By that, I mean I wouldn't decide whether to exercise Ajinca's $1.47 million contract option one minute before the Oct. 31 deadline to do so. Seemingly, that's how the Bobcats are handling this.
On Tuesday, the Bobcats announced they had exercised a $2.45million option on point guard D.J. Augustin. That was a no-brainer. Augustin has been just what the Bobcats hoped he'd be, and they need insurance should Raymond Felton leave via unrestricted free-agency next summer.
Ajinca isn't all that. The Bobcats knew they were taking on a project when they drafted the French 7-footer. The reasoning - and I found it valid - was looking to exploit the unusual depth of big men in the 2008 draft.
By trading for Denver's 20th overall pick, the Bobcats were a safe bet to get one of these three: N.C. State's J.J. Hickson, Georgetown's Roy Hibbert or Ajinca.
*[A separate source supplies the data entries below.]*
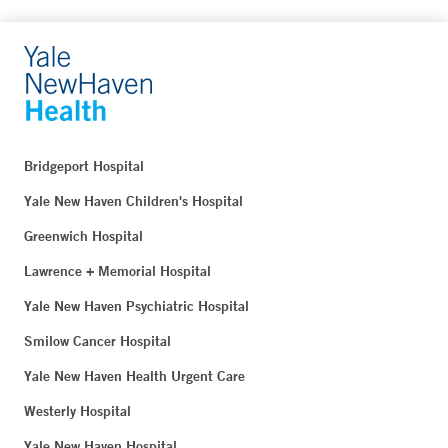
Bridgeport Hospital
Yale New Haven Children's Hospital
Greenwich Hospital
Lawrence + Memorial Hospital
Yale New Haven Psychiatric Hospital
Smilow Cancer Hospital
Yale New Haven Health Urgent Care
Westerly Hospital
Yale New Haven Hospital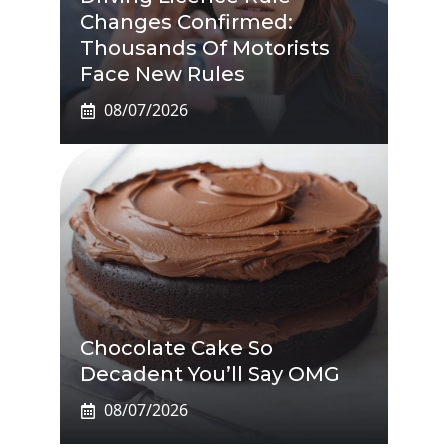
Changes Confirmed:
Thousands Of Motorists
Face New Rules
08/07/2026
Chocolate Cake So
Decadent You’ll Say OMG
08/07/2026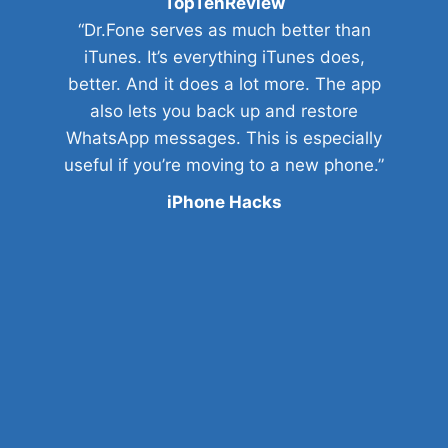
TopTenReview
“Dr.Fone serves as much better than
iTunes. It’s everything iTunes does,
better. And it does a lot more. The app
also lets you back up and restore
WhatsApp messages. This is especially
useful if you’re moving to a new phone.”
iPhone Hacks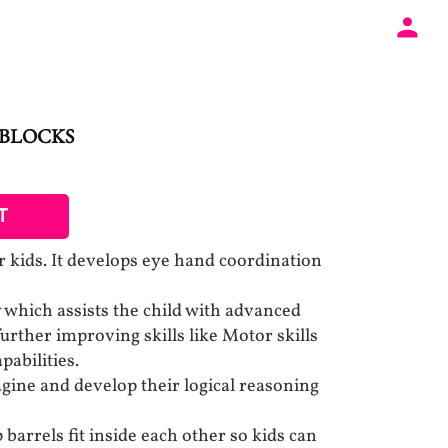
 BLOCKS
T
r kids. It develops eye hand coordination
y which assists the child with advanced
 further improving skills like Motor skills
abilities.
agine and develop their logical reasoning
 barrels fit inside each other so kids can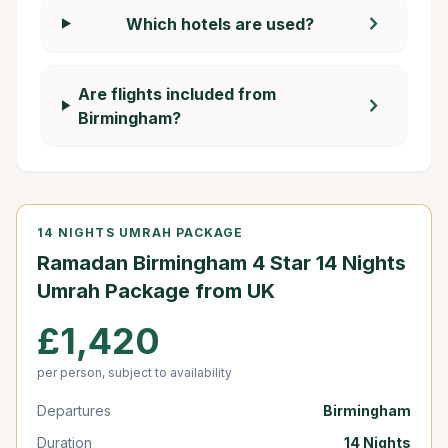
chevron_right
Which hotels are used?
Are flights included from
chevron_right
Birmingham?
14 NIGHTS UMRAH PACKAGE
Ramadan Birmingham 4 Star 14 Nights
Umrah Package from UK
£1,420
per person, subject to availability
Departures
Birmingham
Duration
14 Nights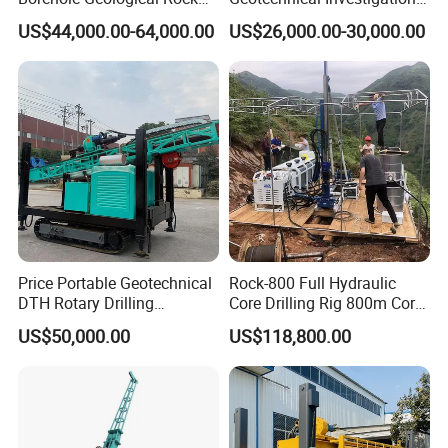
Gold Diamond Drilling Rig
with High Speed and Low
US$44,000.00-64,000.00
US$26,000.00-30,000.00
for Geological &
Maintenance, Reverse
Mineral/Rock/Mining
Circulation Drilling Rig,
Exploration
Geological Drill Rig
Price Portable Geotechnical
Rock-800 Full Hydraulic
DTH Rotary Drilling
Core Drilling Rig 800m Core
Machine (HF300RC) Crawler
Drill Rig Btw Ntw Htw Pq
US$50,000.00
US$118,800.00
Mineral Rock Drill Diamond
Drilling Rig
Borehole Core Coring
Drilling Rig Price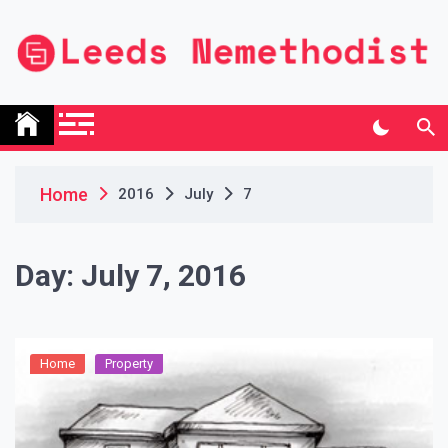
Skip
to
content
Leeds Nemethodist
UK Business Blog
Home
2016
July
7
Day:
July 7, 2016
Home
Property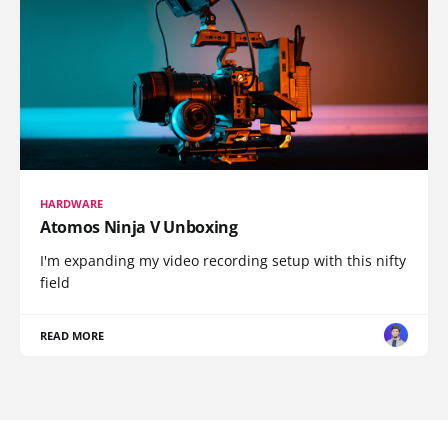
HARDWARE
Atomos Ninja V Unboxing
I'm expanding my video recording setup with this nifty
field
READ MORE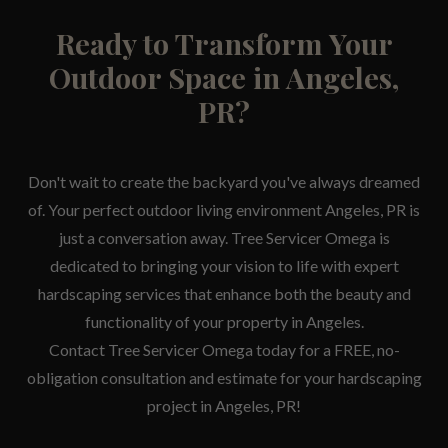
Ready to Transform Your
Outdoor Space in Angeles,
PR?
Don't wait to create the backyard you've always dreamed
of. Your perfect outdoor living environment Angeles, PR is
just a conversation away. Tree Servicer Omega is
dedicated to bringing your vision to life with expert
hardscaping services that enhance both the beauty and
functionality of your property in Angeles.
Contact Tree Servicer Omega today for a FREE, no-
obligation consultation and estimate for your hardscaping
project in Angeles, PR!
I'm not sure of what order the Bobcats would have ranked those three, but I'd assume Hickson was atop that list.
They got Ajinca, and coach Larry Brown's enthusiasm probably bubbled over on draft night when he said Ajinca would have been a top-5 pick had he turned pro a year later. Whether or not that's true, it created unrealistic expectations.
Ajinca didn't play much last season, which shouldn't surprise anyone. But now they need him to contribute at power forward. They've fast-tracked his development, and no player has received more attention (some of it quite loud) than Ajinca.
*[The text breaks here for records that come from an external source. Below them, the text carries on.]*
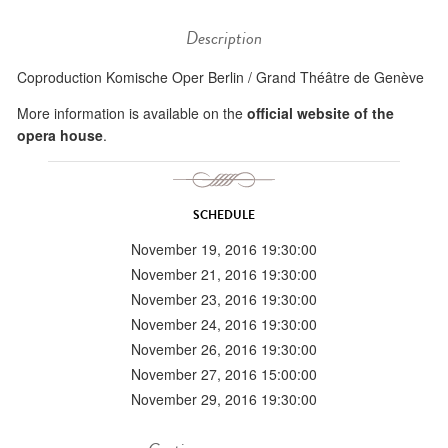
Description
Coproduction Komische Oper Berlin / Grand Théâtre de Genève
More information is available on the
official website of the
opera house
.
SCHEDULE
November 19, 2016 19:30:00
November 21, 2016 19:30:00
November 23, 2016 19:30:00
November 24, 2016 19:30:00
November 26, 2016 19:30:00
November 27, 2016 15:00:00
November 29, 2016 19:30:00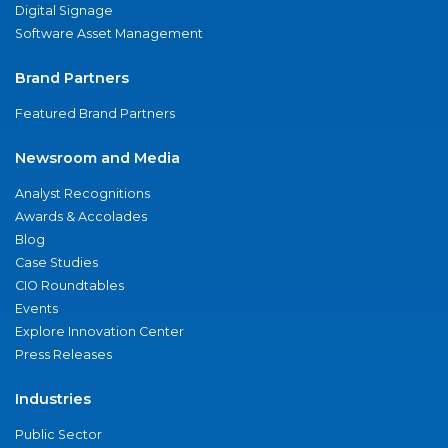
Digital Signage
Software Asset Management
Brand Partners
Featured Brand Partners
Newsroom and Media
Analyst Recognitions
Awards & Accolades
Blog
Case Studies
CIO Roundtables
Events
Explore Innovation Center
Press Releases
Industries
Public Sector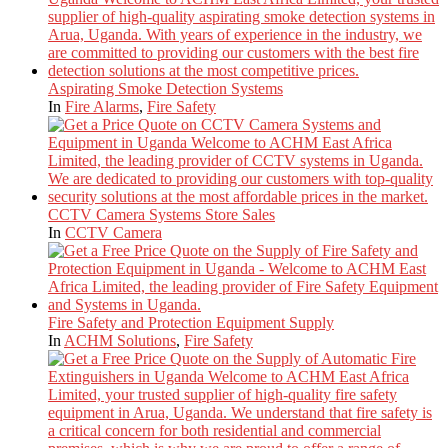
Aspirating Smoke Detection Systems
In
Fire Alarms
,
Fire Safety
CCTV Camera Systems Store Sales
In
CCTV Camera
Fire Safety and Protection Equipment Supply
In
ACHM Solutions
,
Fire Safety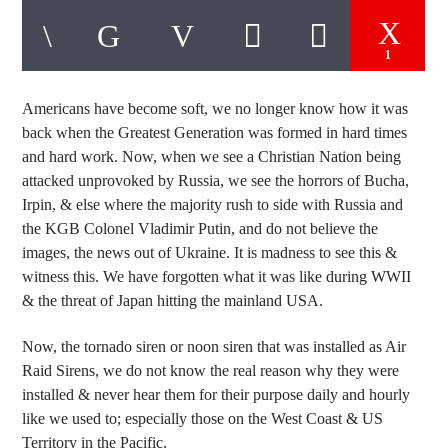
1
Americans
have become soft, we no longer know how it was
back when the Greatest Generation was formed in hard times
and hard work. Now, when we see a Christian Nation being
attacked unprovoked by Russia, we see the horrors of Bucha,
Irpin, & else where the majority rush to side with Russia and
the KGB Colonel Vladimir Putin, and do not believe the
images, the news out of Ukraine. It is madness to see this &
witness this. We have forgotten what it was like during WWII
& the threat of Japan hitting the mainland USA.
Now, the tornado siren or noon siren that was installed as Air
Raid Sirens, we do not know the real reason why they were
installed & never hear them for their purpose daily and hourly
like we used to; especially those on the West Coast & US
Territory in the Pacific.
I still don't know what will happen, but I do know this: The window to nurture first-round projects has shrunk, right along with the economy. Nearly 15 years ago the NBA worked out a rookie pay scale with the players union. The idea was that every first-round pick's salary would be slotted relative to where he was selected. The league got cost-certainty and an end to rookie holdouts. The union got near-certainty that every first-rounder would be guaranteed at least three seasons in the NBA.
Later it was trimmed back to two guaranteed seasons, plus two separate one-season options. It once was nearly a given that players would get those four seasons to develop. Not anymore.
Flipping through the 2006 NBA draft guide, at least seven of 30 first-round picks didn't get a third- or fourth-year option from the team holding their rights. That included the fifth pick (Shelden Williams) and the ninth pick (Patrick O'Bryant). So if Ajinca didn't get a guarantee for next season, it wouldn't be unprecedented.
I'm not predicting that will happen. I'm not even saying it's likely. But it's possible, with the Bobcats perilously close to the luxury-tax threshold. Commissioner David Stern said last week that the salary cap (and by extension, the tax number) would drop again next summer, anywhere from 2.5 to 5 percent. No one would have predicted that three years ago.
If I were Ajinca, I'd do everything possible the next three weeks to remind the Bobcats what he might be, because this is a risky time to take anything for granted.